▶ [Work instructions]: In every line of the records, look for "Ariño", then report how many lines have it and nothing else.

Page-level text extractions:
====
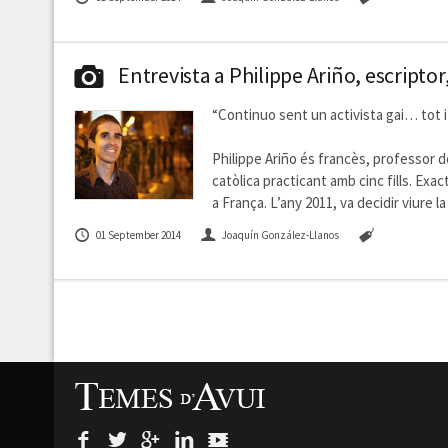
Entrevista a Philippe Ariño, escriptor, 
“Continuo sent un activista gai… tot i 
Philippe Ariño és francès, professor de
catòlica practicant amb cinc fills. Exa
a França. L’any 2011, va decidir viure l
01 September 2014
Joaquín González-Llanos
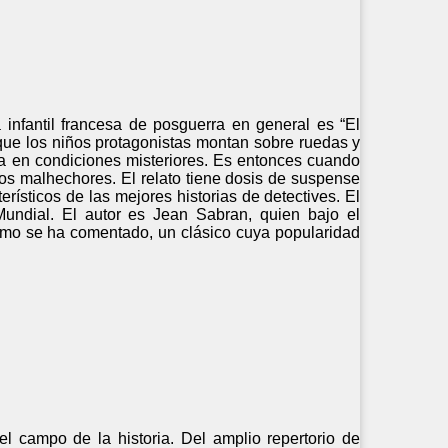
a infantil francesa de posguerra en general es “El
 que los niños protagonistas montan sobre ruedas y
día en condiciones misteriores. Es entonces cuando
 los malhechores. El relato tiene dosis de suspense
rísticos de las mejores historias de detectives. El
Mundial. El autor es Jean Sabran, quien bajo el
 Como se ha comentado, un clásico cuya popularidad
l campo de la historia. Del amplio repertorio de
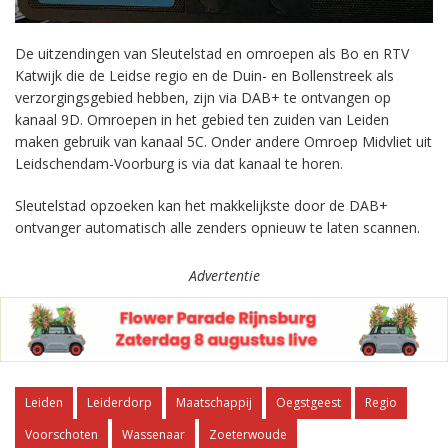
De uitzendingen van Sleutelstad en omroepen als Bo en RTV
Katwijk die de Leidse regio en de Duin- en Bollenstreek als
verzorgingsgebied hebben, zijn via DAB+ te ontvangen op
kanaal 9D. Omroepen in het gebied ten zuiden van Leiden
maken gebruik van kanaal 5C. Onder andere Omroep Midvliet uit
Leidschendam-Voorburg is via dat kanaal te horen.
Sleutelstad opzoeken kan het makkelijkste door de DAB+
ontvanger automatisch alle zenders opnieuw te laten scannen.
Advertentie
Leiden
Leiderdorp
Maatschappij
Oegstgeest
Regio
Voorschoten
Wassenaar
Zoeterwoude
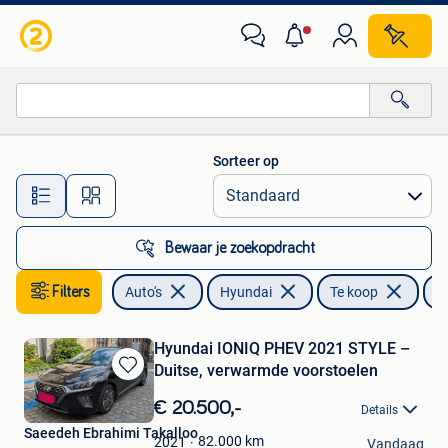
Hyundai
Sorteer op
Alle afstanden…
Bewaar je zoekopdracht
Filters
Auto's
Hyundai
Te koop
H
Hyundai IONIQ PHEV 2021 STYLE –
Duitse, verwarmde voorstoelen
Bewaren
in
€ 20.500,-
Details
Mijn
Saeedeh Ebrahimi Takalloo
Favorieten
82.000
km
2021
Vandaag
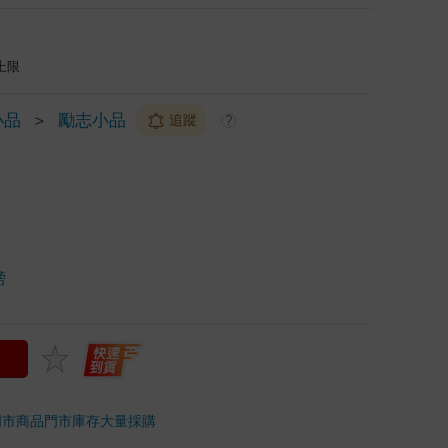
上限
小品
＞
勵志小品
追蹤
?
榜
門市商品
門市庫存
大量採購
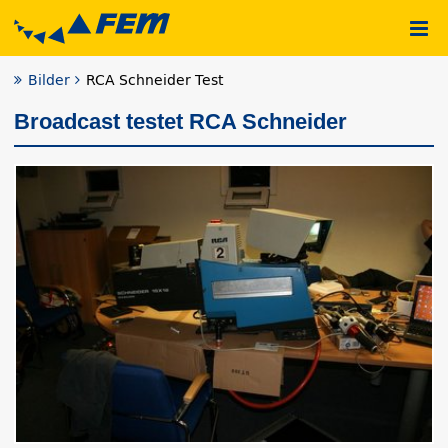
Bilder
RCA Schneider Test
Broadcast testet RCA Schneider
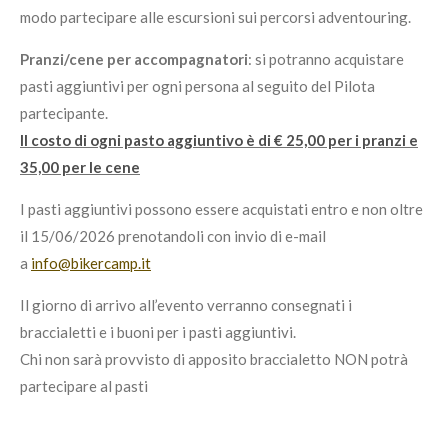
modo partecipare alle escursioni sui percorsi adventouring.
Pranzi/cene per accompagnatori
: si potranno acquistare
pasti aggiuntivi per ogni persona al seguito del Pilota
partecipante.
II costo di ogni pasto aggiuntivo è di € 25,00 per i pranzi e
35,00 per le cene
I pasti aggiuntivi possono essere acquistati entro e non oltre
il 15/06/2026 prenotandoli con invio di e-mail
a
info@bikercamp.it
Il giorno di arrivo all’evento verranno consegnati i
braccialetti e i buoni per i pasti aggiuntivi.
Chi non sarà provvisto di apposito braccialetto NON potrà
partecipare al pasti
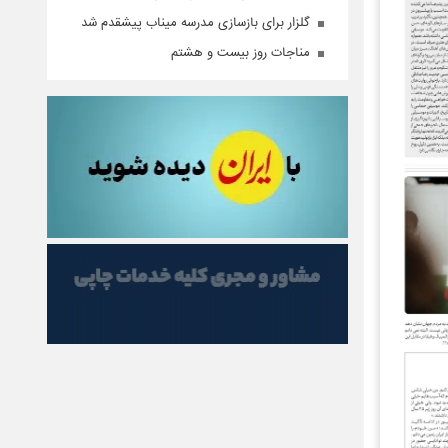
گلزار برای بازسازی مدرسه میناب پیشقدم شد
مناجات روز بیست و هشتم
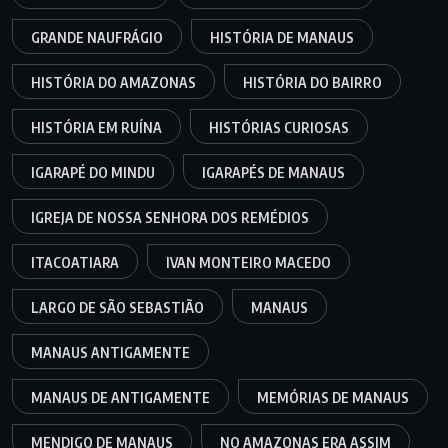
GRANDE NAUFRÁGIO
HISTÓRIA DE MANAUS
HISTÓRIA DO AMAZONAS
HISTÓRIA DO BAIRRO
HISTÓRIA EM RUÍNA
HISTÓRIAS CURIOSAS
IGARAPÉ DO MINDU
IGARAPÉS DE MANAUS
IGREJA DE NOSSA SENHORA DOS REMÉDIOS
ITACOATIARA
IVAN MONTEIRO MACEDO
LARGO DE SÃO SEBASTIÃO
MANAUS
MANAUS ANTIGAMENTE
MANAUS DE ANTIGAMENTE
MEMÓRIAS DE MANAUS
MENDIGO DE MANAUS
NO AMAZONAS ERA ASSIM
====
▶ [The completed task]: 2